Ülkedeki her gelişmenin birikimiyle birlikte gelinen süreçte, iktidar açısından idare edilebilecek, esnetilebilecek, kendi karşısında yer alan kimi kesimlerin de ruhuna dokunabilecek hamleler yapma şansı açıktır ki kalmadı.
Bu nedenle her gün işlenen kadın cinayetleri ve tecavüz gibi vahşetlerin karşısında iktidarın söyleyecek sözü yoktur. Kadınlar aleyhine şimdiye kadar iktidar tarafından sarf edilen sözler hafızalardan silinmediği için, en ufak bir hamle şansı kalmayan yöneticiler İstanbul Sözleşmesini tanımama gibi bir fikirden vazgeçememektedir. Çünkü elde kendisine dayanak yapabileceği tek kitle olarak, o "en erkek", o en kadın düşmanı kesim kalmıştır.
Aynı şekilde Ayasofya hamlesi de şüphesiz ki elde kalan kitleyi diri ve kendinde tutabilmenin çabasından başka bir şey değildi.
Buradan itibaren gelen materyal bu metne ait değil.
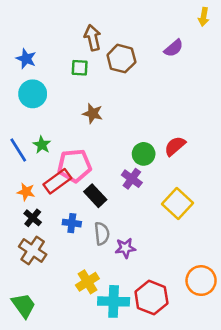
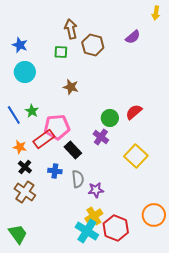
yellow cross: (87, 282) -> (94, 216), moved
cyan cross: (114, 301) -> (87, 231), turned 30

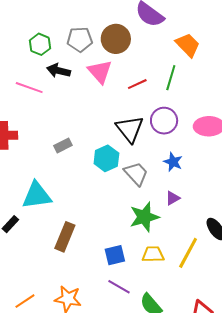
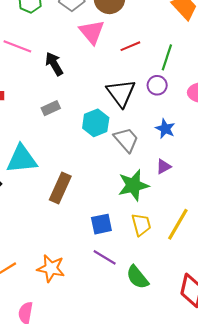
black arrow: (59, 71) -> (54, 64), moved, turned 45
green line: (171, 78) -> (167, 57), moved
purple circle: (164, 121) -> (157, 85), size x0.7
brown rectangle: (65, 237) -> (60, 188), moved
yellow trapezoid: (153, 254) -> (141, 225), turned 75

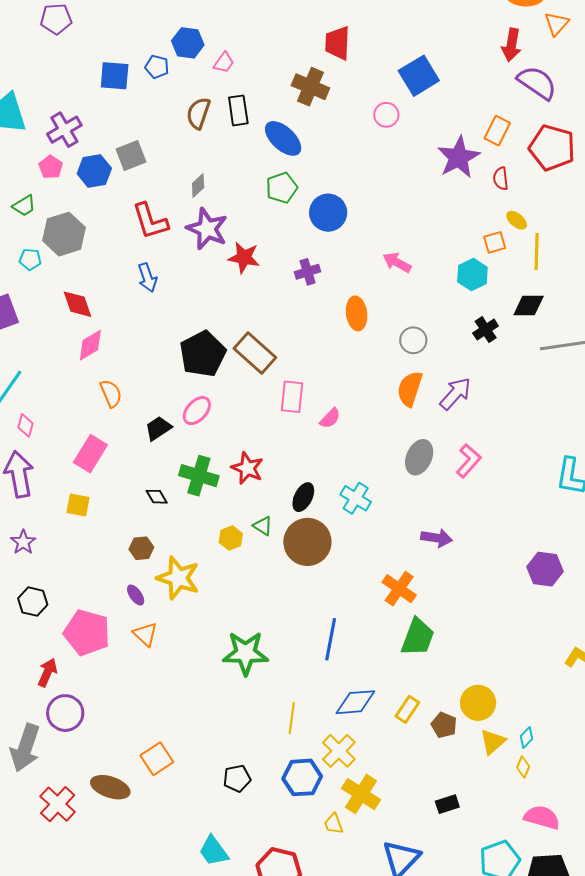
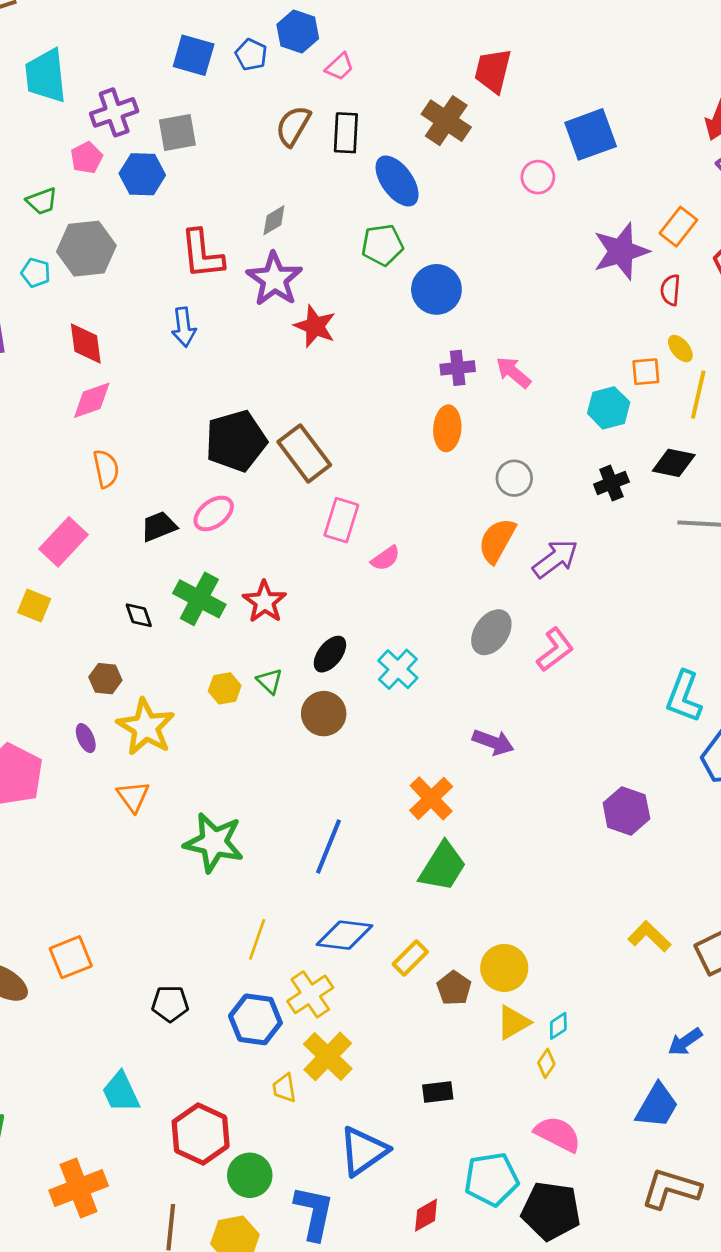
gray square: (131, 156) -> (177, 132), moved
purple cross: (307, 272) -> (458, 368), moved
brown circle: (307, 542) -> (324, 714), size x0.7
orange triangle: (145, 634) -> (133, 797), moved

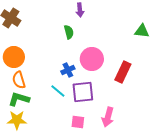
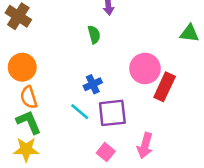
pink circle: (92, 59) -> (145, 69), moved
green L-shape: (19, 99) -> (29, 122), turned 50
pink square: (78, 122) -> (106, 152), turned 32

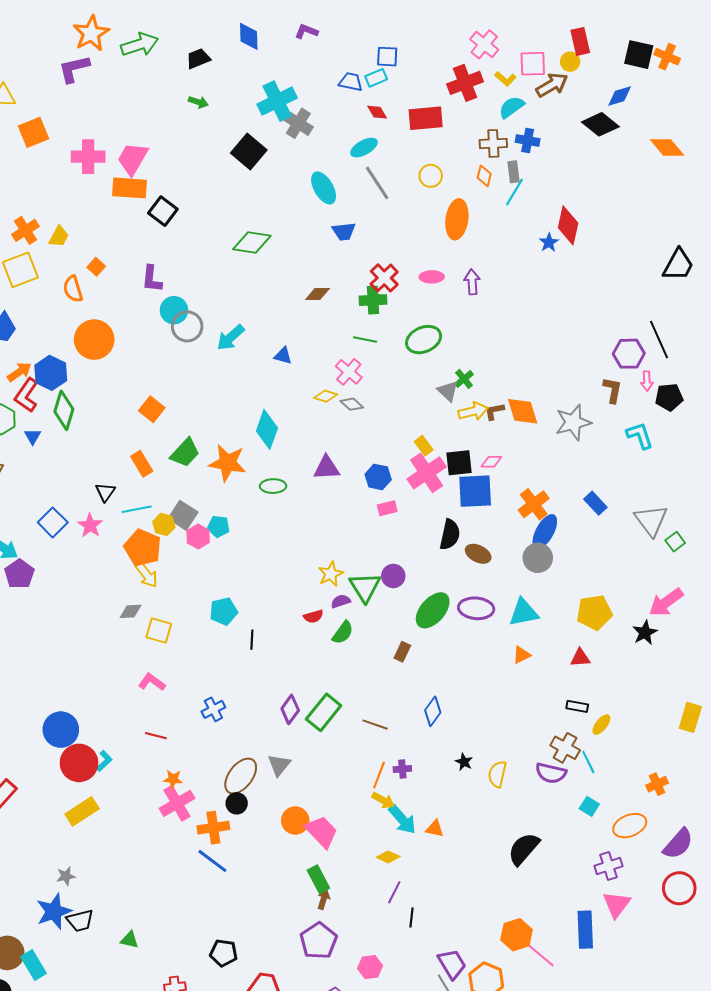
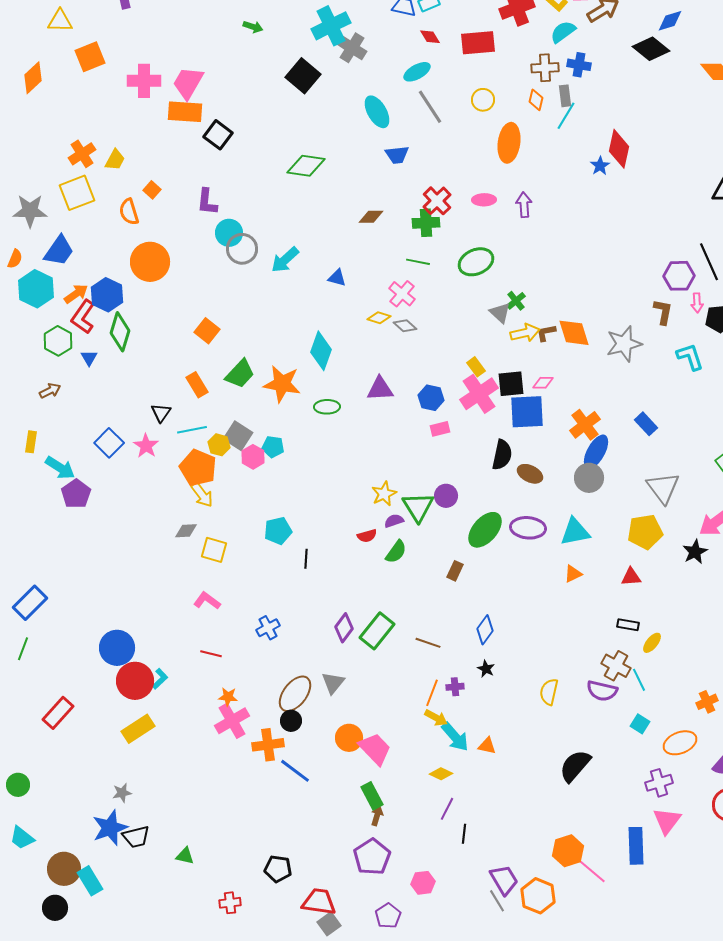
gray triangle: (651, 520) -> (663, 488), moved
black star: (464, 762) -> (486, 669), moved
blue line: (212, 861) -> (295, 771), moved

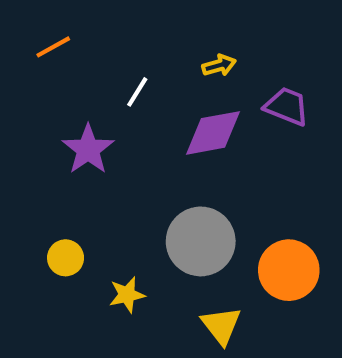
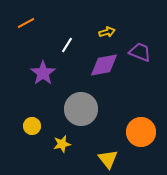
gray circle: (201, 241) -> (81, 109), moved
Milliyetçilikle donatılmış yeni bir tarih yazımı ve bu anlatı üzerinden kitlesini muhafaza ve motive etme çabaları sağın çaresizlik ve çıkmaz günlerinde başvurduğu klasik yöntemlerdendir. Sonuç olarak da böylesi bir gündemle karşı karşıya kalınca kaftanı giyip, sarığı takıp, elde kılıçla sokağa çıkacak insanlara sarılarak nefes alınmaya çalışılmaktadır. Tablo kendileri açısından da çok hoş değil belki ama bu hamle bir tercih olmaktan çok bir zorunluluk olarak kendini dayattı iktidara. Yazının başlığında da söylediğimiz gibi bu yalnızlık ve terk edilmişlik durumunda kala kala elde, 2020 yılında sokaklarda kılıçla, kaftanla dolaşan adamlar kaldı. Toplumun en geri kesimleri uzun yıllardır iktidar için ciddi bir dayanak iken şimdilerde aynı kesim, adeta zorunluluktan sığınılan ama fırtınada çok da korunaklı olmayan bir liman gibi.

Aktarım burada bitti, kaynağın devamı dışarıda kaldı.